The long summer after my GCSEs gave me the downtime I needed. My parents bought me over twenty books for my birthday that year, in the hope that I would take up reading again. In those two and a half months I cleared maybe two or three books a week. I wrote a novel – an awful, poorly structured romance which was better off never seeing the light of day, but it gave me myself back. I had forgotten how much I loved the written word, and how desperate I had been to familiarise myself with it again. I entered sixth form with a new philosophy – “Why fit in when you were born to stand out?”
I told her I was going to Durham to study Geography, and she was confused. “I always saw you studying literature,” she said, and I instantly panicked
Although I had re-established my identity, school still proved a stubborn obstacle. I wanted to be seen as intelligent, employable, and I was pushed to apply to Oxbridge, despite not wanting to go. And then came the big decision: did I study English Literature, or did I pursue something else? In the end, I didn’t choose – Geography is more employable, they said, and that was that.

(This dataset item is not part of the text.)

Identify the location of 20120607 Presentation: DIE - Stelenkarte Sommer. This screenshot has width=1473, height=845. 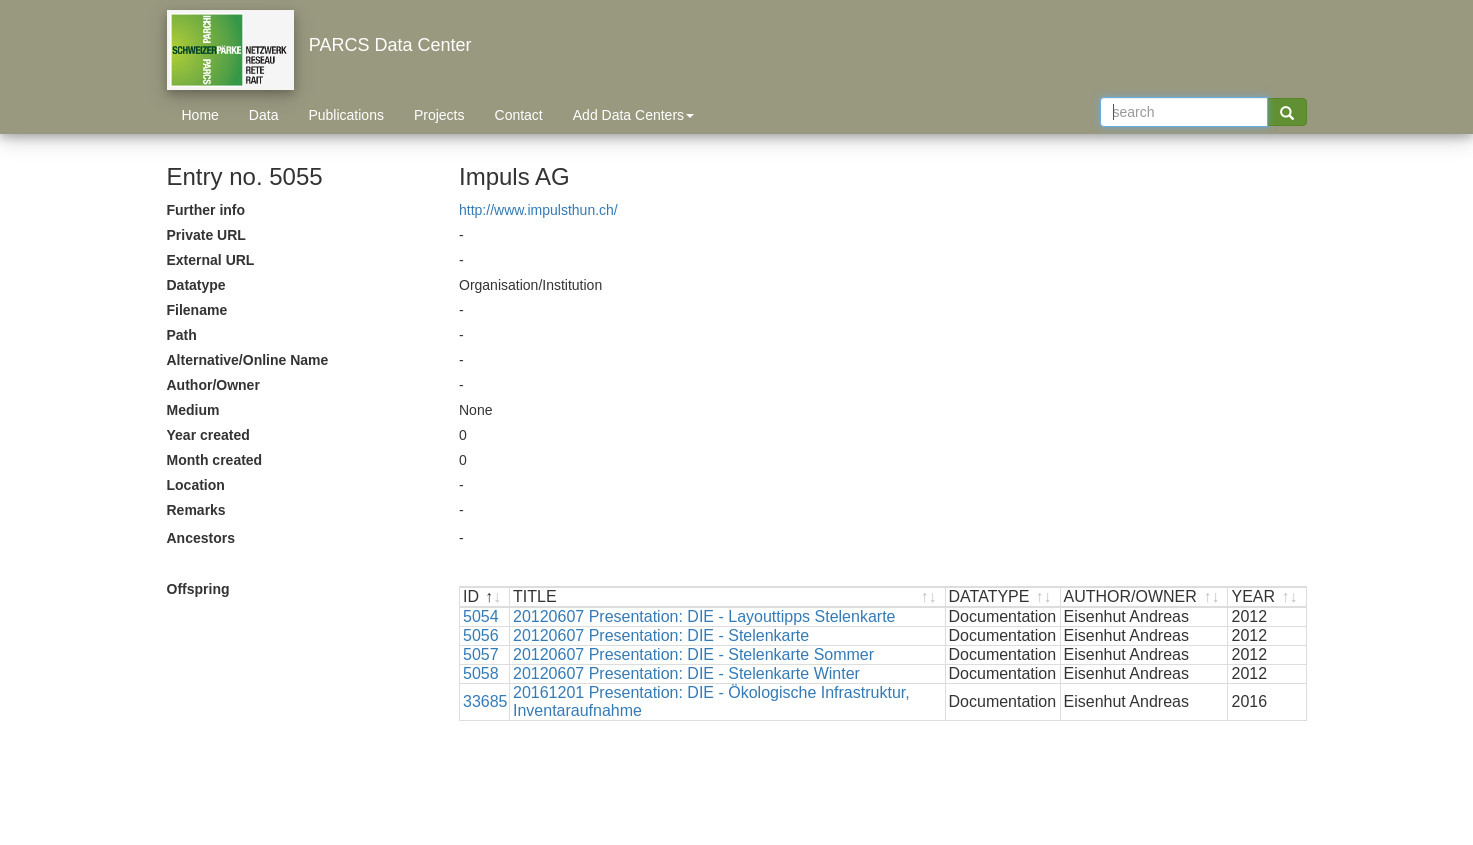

I thought I was on the right path. I was interested in Geography, and it was a BSc – a science, academic. But one day, as I was walking my dog, I came across someone I used to know quite well. The mother of my best friend in primary school, excited to see me – and she asked if I was going to study English at university. I told her I was going to Durham to study Geography, and she was confused. “I always saw you studying literature,” she said, and I instantly panicked.
I called the university three weeks before the start of term and begged them to let me switch courses. It wasn’t possible – so, I forced myself to go. I pretended to be happy, to love my course, but soon pretending became exhausting and I wouldn’t get out of bed. It felt like I was back to square one. Sixteen, hiding in my house, wondering where it went wrong.
I felt excited again, and happy, and I suddenly knew that I was doing the right thing
By the end of November 2017, it became clear that I couldn’t take much more. I made one last final attempt to persuade the Head of English to take me on, and when I failed, I dropped out. I felt humiliated, and alone, and I spent my impromptu gap year paying for my mistakes – literally. Until I came across the website for Warwick’s English Literature and Creative Writing course.
So, I did what I should have done to start off with – I applied. I sent in my portfolio, and I waited – and when UCAS told me I’d been accepted, I actually shrieked. I felt excited again, and happy, and I suddenly knew that I was doing the right thing. I began reading widely and passionately again, and this time I had gotten myself back into the fictional world.
And although I owe my passion for reading to my parents, Dr Seuss, and Mrs W – I also owe myself. I owe myself for allowing me to be happy. For allowing myself to do what I truly love. Because, in the famous words of my childhood philosopher: “You have brains in your head. You have feet in your shoes. You can steer yourself any direction you choose.”